A Model for Embodied Adaptive Object Detection

Primary LanguagePythonApache License 2.0Apache-2.0

Interactron: Embodied Adaptive Object Detection

By Klemen Kotar and Roozbeh Mottagh

teaser

Interactron is a model for interactive, embodied object detection. It is the official codebase for the paper Interactron: Embodied Adaptive Object Detection. Traditionally object detectors are trained on a fixed training set and frozen at evaluation. This project explores methods of dynamically adpating object detection models to their test time environments using MAML style meta learning and interactive exploration.

Setup

  • Clone the repository with git clone https://github.com/allenai/interactron.git && cd interactron.
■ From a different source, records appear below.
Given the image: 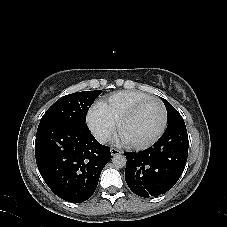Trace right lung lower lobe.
<instances>
[{
	"mask_svg": "<svg viewBox=\"0 0 227 227\" xmlns=\"http://www.w3.org/2000/svg\"><path fill=\"white\" fill-rule=\"evenodd\" d=\"M35 157L52 192L65 201L81 203L93 195L111 153L96 141L86 124L40 123Z\"/></svg>",
	"mask_w": 227,
	"mask_h": 227,
	"instance_id": "right-lung-lower-lobe-1",
	"label": "right lung lower lobe"
}]
</instances>
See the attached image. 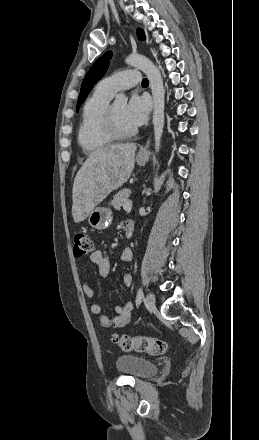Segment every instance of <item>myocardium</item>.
<instances>
[{
    "label": "myocardium",
    "mask_w": 259,
    "mask_h": 440,
    "mask_svg": "<svg viewBox=\"0 0 259 440\" xmlns=\"http://www.w3.org/2000/svg\"><path fill=\"white\" fill-rule=\"evenodd\" d=\"M104 130L112 140L128 139L137 133L136 128L127 131L119 128L115 119L113 105H109L106 110L104 118Z\"/></svg>",
    "instance_id": "obj_1"
}]
</instances>
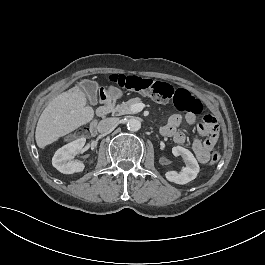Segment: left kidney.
<instances>
[{
	"label": "left kidney",
	"instance_id": "obj_1",
	"mask_svg": "<svg viewBox=\"0 0 265 265\" xmlns=\"http://www.w3.org/2000/svg\"><path fill=\"white\" fill-rule=\"evenodd\" d=\"M172 151L175 156H183L185 167L180 173H177L176 171H168L165 174L166 179L179 185H184L194 180L199 173V165L193 154L180 145L174 146Z\"/></svg>",
	"mask_w": 265,
	"mask_h": 265
}]
</instances>
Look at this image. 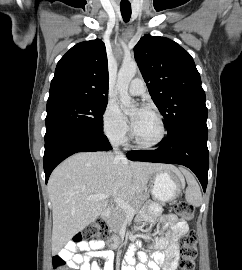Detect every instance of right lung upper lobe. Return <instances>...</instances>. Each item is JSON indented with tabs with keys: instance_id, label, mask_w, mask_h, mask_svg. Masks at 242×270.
<instances>
[{
	"instance_id": "obj_1",
	"label": "right lung upper lobe",
	"mask_w": 242,
	"mask_h": 270,
	"mask_svg": "<svg viewBox=\"0 0 242 270\" xmlns=\"http://www.w3.org/2000/svg\"><path fill=\"white\" fill-rule=\"evenodd\" d=\"M108 63L100 39L73 46L57 63L47 105L63 101L108 100Z\"/></svg>"
}]
</instances>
  • Install the necessary packages. If you are using pip then simply run pip install -r requirements.txt.

  • If running on GPUs, we strongly recommend installing PyTorch with conda.

  • Download the pretrained weights and data to the interactron directory. Untar with

tar -xzf pretrained_weights.tar.gz
tar -xzf data.tar.gz

Results

Bellow is a summary of the results of the various models.
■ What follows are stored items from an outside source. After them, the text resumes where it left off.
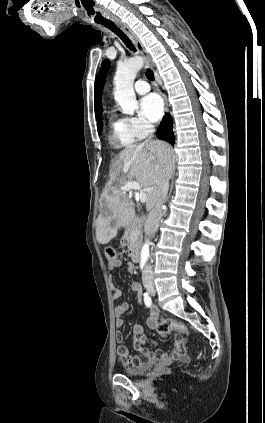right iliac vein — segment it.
<instances>
[{"mask_svg": "<svg viewBox=\"0 0 265 423\" xmlns=\"http://www.w3.org/2000/svg\"><path fill=\"white\" fill-rule=\"evenodd\" d=\"M144 287L150 294H152V295L155 294V288L153 286V283L150 280L144 281Z\"/></svg>", "mask_w": 265, "mask_h": 423, "instance_id": "obj_1", "label": "right iliac vein"}]
</instances>
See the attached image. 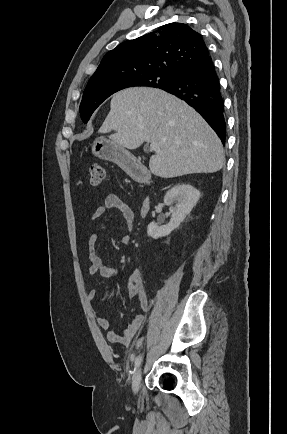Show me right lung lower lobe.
<instances>
[{
  "label": "right lung lower lobe",
  "instance_id": "1",
  "mask_svg": "<svg viewBox=\"0 0 287 434\" xmlns=\"http://www.w3.org/2000/svg\"><path fill=\"white\" fill-rule=\"evenodd\" d=\"M164 90L192 106L217 133L222 143H225L224 102L210 56L180 72L176 82Z\"/></svg>",
  "mask_w": 287,
  "mask_h": 434
}]
</instances>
Model Policy Adaptive AP AP_50
DETR No Move No 0.256 0.448
Multi-Frame Random No 0.288 0.517
Interactron-Rand Random Yes 0.313 0.551
Interactron Learned Yes 0.328 0.575

For more detaile results please see the full paper Interactron: Embodied Adaptive Object Detection.

Evaluation

Evaluation of the Interactron model can be performed by running python evaluate.py --config=configs/interactron.yaml. The code will automatically take over any available GPUs. Running the evaluation on a CPU could take several minutes. The evaluator will output visualizations and results in a folder called evaluation_results/. To evaluate other models, select one of the other config files in configs/.

Training

Training of the Interactron model can be performed by running python train.py --config=configs/interactron.yaml. The code will automatically take over any available GPUs. To train using the default configuration, at least 12GB of VRAM is necessary. Training takes roughly five days on a high performance machine using a RTX 3090 GPU. The trainer will output results in a folder called training_results/. To train other models, select one of the other config files in configs/.

Citation

@inproceedings{kotar2022interactron,
  title={Interactron: Embodied Adaptive Object Detection},
  author={Klemen Kotar and Roozbeh Mottaghi},
  booktitle={CVPR},  
  year={2022},
}

Parts of the codebase were derived from other repositories and modified (like the DETR model code) and have a crediting comment on the first line of the file.